### Aim of the task:
Filter on the word "Konkursy": copy each matching line from the listing below.

### The data:
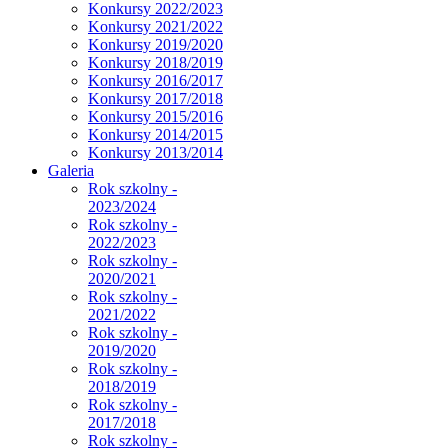
Konkursy 2022/2023
Konkursy 2021/2022
Konkursy 2019/2020
Konkursy 2018/2019
Konkursy 2016/2017
Konkursy 2017/2018
Konkursy 2015/2016
Konkursy 2014/2015
Konkursy 2013/2014
Galeria
Rok szkolny -
2023/2024
Rok szkolny -
2022/2023
Rok szkolny -
2020/2021
Rok szkolny -
2021/2022
Rok szkolny -
2019/2020
Rok szkolny -
2018/2019
Rok szkolny -
2017/2018
Rok szkolny -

### Task solution:
Konkursy 2022/2023
Konkursy 2021/2022
Konkursy 2019/2020
Konkursy 2018/2019
Konkursy 2016/2017
Konkursy 2017/2018
Konkursy 2015/2016
Konkursy 2014/2015
Konkursy 2013/2014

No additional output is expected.